Extracted data entries:

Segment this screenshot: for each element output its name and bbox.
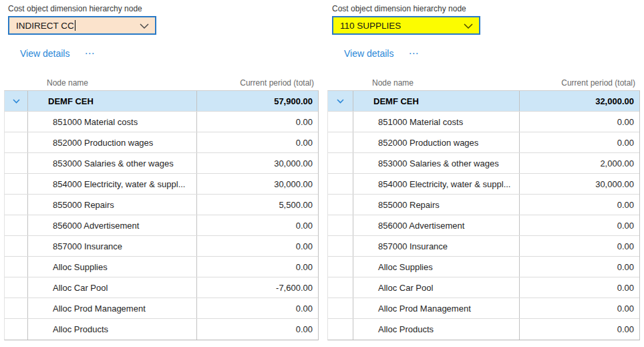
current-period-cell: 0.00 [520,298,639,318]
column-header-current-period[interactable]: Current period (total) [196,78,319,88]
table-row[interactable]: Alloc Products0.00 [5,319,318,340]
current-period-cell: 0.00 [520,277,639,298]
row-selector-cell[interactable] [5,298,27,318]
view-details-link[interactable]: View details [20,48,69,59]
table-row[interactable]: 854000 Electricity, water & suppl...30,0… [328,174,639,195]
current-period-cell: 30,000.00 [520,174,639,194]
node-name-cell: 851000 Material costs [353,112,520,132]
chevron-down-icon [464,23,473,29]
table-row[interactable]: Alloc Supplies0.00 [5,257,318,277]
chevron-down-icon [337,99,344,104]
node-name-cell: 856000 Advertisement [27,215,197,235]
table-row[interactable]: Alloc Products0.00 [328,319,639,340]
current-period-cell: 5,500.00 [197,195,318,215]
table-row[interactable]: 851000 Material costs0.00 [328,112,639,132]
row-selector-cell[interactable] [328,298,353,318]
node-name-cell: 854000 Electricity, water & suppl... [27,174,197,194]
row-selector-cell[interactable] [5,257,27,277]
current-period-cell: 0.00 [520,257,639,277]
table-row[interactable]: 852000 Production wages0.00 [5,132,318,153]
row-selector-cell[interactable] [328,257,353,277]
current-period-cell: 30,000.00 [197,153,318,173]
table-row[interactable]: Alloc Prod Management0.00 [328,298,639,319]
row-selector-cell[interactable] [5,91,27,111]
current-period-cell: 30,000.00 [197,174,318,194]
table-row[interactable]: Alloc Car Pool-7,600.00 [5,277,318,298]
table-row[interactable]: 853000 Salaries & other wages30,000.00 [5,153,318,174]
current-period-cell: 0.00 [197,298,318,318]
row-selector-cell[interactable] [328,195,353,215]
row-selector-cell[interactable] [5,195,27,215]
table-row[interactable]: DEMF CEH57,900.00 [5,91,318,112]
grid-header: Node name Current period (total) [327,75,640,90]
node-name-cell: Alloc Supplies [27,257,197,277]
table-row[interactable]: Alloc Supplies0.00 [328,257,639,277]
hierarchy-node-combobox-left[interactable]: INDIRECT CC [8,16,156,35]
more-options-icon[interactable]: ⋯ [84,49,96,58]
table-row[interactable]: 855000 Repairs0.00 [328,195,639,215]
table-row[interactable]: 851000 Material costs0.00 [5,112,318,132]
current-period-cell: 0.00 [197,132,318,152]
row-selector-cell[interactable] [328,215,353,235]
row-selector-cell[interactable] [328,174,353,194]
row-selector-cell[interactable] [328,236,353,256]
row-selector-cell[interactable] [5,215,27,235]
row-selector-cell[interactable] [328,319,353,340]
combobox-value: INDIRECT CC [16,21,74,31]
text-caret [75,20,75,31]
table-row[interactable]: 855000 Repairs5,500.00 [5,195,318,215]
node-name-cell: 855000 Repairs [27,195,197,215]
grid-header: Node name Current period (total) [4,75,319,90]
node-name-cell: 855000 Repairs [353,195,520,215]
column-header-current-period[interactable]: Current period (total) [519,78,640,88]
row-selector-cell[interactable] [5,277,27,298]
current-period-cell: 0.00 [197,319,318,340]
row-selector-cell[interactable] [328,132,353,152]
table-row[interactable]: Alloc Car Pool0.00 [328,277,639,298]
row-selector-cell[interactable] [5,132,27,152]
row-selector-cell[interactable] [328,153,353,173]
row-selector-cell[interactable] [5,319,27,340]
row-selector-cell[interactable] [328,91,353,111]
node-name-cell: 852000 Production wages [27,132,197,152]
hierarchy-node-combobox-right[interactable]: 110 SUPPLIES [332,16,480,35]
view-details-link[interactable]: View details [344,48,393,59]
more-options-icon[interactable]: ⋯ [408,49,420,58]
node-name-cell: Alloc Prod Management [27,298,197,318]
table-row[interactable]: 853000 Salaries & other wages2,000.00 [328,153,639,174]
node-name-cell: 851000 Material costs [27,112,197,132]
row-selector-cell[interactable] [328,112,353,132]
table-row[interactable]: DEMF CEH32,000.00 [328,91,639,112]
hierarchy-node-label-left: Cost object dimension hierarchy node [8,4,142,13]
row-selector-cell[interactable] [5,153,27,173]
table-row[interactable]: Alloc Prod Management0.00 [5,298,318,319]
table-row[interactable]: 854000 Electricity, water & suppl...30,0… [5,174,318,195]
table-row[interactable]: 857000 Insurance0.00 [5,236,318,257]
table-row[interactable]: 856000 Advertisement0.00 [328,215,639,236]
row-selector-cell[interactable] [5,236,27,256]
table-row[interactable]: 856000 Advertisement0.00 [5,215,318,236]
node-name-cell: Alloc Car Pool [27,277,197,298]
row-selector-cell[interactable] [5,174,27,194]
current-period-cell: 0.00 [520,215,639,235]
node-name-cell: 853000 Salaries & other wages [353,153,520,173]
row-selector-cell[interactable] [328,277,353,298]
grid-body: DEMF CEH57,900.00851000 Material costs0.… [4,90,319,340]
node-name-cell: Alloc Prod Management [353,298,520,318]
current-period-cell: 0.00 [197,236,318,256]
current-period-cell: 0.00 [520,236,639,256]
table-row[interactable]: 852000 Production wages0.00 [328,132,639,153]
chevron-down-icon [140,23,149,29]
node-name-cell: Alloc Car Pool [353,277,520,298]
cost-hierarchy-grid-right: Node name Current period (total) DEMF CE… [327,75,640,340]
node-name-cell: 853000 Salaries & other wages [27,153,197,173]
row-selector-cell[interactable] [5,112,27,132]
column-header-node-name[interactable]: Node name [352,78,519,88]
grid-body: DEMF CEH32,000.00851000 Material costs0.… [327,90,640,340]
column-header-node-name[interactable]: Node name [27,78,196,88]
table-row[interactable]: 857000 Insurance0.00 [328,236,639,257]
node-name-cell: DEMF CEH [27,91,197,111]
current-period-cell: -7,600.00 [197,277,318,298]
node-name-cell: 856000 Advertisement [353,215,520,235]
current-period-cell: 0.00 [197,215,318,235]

--

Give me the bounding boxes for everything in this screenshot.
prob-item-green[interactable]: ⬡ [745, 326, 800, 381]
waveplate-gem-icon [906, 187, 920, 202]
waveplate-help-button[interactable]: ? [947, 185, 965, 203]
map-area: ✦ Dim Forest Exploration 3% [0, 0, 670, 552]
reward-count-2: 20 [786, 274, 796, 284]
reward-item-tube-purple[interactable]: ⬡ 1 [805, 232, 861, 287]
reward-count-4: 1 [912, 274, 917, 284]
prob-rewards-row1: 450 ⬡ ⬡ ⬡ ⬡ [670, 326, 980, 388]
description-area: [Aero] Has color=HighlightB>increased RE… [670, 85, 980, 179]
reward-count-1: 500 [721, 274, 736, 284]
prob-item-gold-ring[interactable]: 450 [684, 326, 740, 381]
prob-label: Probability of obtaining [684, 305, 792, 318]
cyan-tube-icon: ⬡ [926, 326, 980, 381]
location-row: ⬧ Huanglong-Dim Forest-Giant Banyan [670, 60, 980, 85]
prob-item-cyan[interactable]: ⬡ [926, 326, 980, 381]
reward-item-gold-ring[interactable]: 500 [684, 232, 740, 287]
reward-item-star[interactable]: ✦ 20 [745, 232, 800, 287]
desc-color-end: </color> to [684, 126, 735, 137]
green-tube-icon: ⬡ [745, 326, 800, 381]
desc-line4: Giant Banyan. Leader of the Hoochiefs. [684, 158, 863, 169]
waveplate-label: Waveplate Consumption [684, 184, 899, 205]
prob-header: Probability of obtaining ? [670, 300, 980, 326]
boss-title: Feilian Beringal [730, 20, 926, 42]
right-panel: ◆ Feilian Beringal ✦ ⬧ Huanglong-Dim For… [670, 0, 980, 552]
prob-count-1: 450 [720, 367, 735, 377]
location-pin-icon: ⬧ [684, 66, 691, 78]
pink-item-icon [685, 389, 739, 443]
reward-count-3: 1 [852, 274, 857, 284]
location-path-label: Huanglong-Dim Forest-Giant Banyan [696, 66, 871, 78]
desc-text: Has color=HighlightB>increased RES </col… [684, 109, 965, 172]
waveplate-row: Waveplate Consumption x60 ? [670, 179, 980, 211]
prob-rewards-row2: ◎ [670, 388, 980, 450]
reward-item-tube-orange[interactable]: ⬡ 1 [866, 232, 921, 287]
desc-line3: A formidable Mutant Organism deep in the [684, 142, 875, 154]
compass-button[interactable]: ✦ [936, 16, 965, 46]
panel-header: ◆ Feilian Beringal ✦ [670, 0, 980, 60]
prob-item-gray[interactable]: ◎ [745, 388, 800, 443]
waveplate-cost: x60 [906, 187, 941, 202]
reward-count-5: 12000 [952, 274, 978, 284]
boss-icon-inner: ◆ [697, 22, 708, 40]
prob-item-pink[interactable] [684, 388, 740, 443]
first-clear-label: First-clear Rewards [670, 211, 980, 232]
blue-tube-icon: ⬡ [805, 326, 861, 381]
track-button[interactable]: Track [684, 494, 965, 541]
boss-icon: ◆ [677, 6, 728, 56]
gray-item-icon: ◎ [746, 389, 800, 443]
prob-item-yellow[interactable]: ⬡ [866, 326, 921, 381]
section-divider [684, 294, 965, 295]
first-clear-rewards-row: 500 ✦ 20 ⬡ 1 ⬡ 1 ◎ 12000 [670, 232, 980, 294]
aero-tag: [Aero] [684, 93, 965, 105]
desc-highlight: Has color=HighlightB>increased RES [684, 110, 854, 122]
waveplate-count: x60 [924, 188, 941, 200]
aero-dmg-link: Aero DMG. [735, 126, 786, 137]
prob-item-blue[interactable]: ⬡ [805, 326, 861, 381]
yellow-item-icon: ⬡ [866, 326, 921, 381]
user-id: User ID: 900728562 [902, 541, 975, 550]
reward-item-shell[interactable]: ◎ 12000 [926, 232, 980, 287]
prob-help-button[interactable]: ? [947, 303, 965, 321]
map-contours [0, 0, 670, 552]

...

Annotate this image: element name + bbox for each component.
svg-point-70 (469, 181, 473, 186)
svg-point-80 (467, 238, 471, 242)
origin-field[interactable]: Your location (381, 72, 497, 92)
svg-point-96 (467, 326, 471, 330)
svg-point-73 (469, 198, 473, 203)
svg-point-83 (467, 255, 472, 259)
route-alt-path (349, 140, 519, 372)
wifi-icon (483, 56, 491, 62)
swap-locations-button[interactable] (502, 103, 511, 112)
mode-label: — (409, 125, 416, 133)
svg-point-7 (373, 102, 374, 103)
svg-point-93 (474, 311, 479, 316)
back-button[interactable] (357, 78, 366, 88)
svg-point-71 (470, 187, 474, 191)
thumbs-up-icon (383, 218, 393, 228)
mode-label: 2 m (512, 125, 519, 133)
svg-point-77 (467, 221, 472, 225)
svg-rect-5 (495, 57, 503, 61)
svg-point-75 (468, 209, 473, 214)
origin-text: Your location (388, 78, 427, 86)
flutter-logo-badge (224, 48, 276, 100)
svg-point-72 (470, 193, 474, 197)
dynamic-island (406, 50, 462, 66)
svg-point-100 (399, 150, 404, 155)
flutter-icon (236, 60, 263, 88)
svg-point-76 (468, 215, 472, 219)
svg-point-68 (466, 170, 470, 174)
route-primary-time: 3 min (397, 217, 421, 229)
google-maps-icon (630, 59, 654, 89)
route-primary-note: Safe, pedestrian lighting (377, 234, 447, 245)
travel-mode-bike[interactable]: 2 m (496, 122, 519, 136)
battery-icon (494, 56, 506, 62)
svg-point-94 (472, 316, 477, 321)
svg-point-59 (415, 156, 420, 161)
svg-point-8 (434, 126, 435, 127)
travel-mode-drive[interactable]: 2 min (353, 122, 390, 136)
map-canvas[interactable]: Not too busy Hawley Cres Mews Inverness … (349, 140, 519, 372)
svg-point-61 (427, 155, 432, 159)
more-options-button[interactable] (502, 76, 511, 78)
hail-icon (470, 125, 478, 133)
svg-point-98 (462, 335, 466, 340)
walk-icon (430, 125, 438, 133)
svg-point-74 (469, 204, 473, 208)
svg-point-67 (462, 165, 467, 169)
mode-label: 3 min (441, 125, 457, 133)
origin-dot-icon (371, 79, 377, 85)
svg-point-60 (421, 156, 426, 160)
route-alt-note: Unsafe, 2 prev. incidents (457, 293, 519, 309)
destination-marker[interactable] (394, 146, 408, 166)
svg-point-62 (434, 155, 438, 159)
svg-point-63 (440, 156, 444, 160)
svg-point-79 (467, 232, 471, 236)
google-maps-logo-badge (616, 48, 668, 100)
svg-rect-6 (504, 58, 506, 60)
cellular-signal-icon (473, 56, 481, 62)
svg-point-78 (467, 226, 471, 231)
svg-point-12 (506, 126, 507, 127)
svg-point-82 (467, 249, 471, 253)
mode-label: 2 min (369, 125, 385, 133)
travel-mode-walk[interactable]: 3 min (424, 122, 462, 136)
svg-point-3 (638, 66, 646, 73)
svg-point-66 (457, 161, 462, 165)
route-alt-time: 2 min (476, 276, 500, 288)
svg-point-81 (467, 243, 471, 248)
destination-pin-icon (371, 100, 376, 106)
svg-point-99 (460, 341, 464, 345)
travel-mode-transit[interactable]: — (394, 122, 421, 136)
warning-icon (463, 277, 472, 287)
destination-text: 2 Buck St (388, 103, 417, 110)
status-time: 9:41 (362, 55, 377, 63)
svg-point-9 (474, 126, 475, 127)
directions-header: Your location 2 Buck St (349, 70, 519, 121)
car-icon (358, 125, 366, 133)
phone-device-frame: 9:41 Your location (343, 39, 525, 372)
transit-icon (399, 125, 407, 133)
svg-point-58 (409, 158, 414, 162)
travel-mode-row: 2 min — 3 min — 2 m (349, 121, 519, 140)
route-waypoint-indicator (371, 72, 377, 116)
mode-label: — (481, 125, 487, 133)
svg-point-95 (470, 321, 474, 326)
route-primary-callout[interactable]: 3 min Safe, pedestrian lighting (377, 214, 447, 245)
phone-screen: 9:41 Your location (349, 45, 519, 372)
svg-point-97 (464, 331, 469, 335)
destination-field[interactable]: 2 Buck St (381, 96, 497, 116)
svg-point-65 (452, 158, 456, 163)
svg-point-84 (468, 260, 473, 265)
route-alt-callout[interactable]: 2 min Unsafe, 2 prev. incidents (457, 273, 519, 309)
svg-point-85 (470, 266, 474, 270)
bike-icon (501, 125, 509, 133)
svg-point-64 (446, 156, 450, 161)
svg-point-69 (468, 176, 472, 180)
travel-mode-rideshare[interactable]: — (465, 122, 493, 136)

ABOUT THIS TASK: Count each line above in which the string "options" appears, then state only the total.

RESPONSE AREA: 3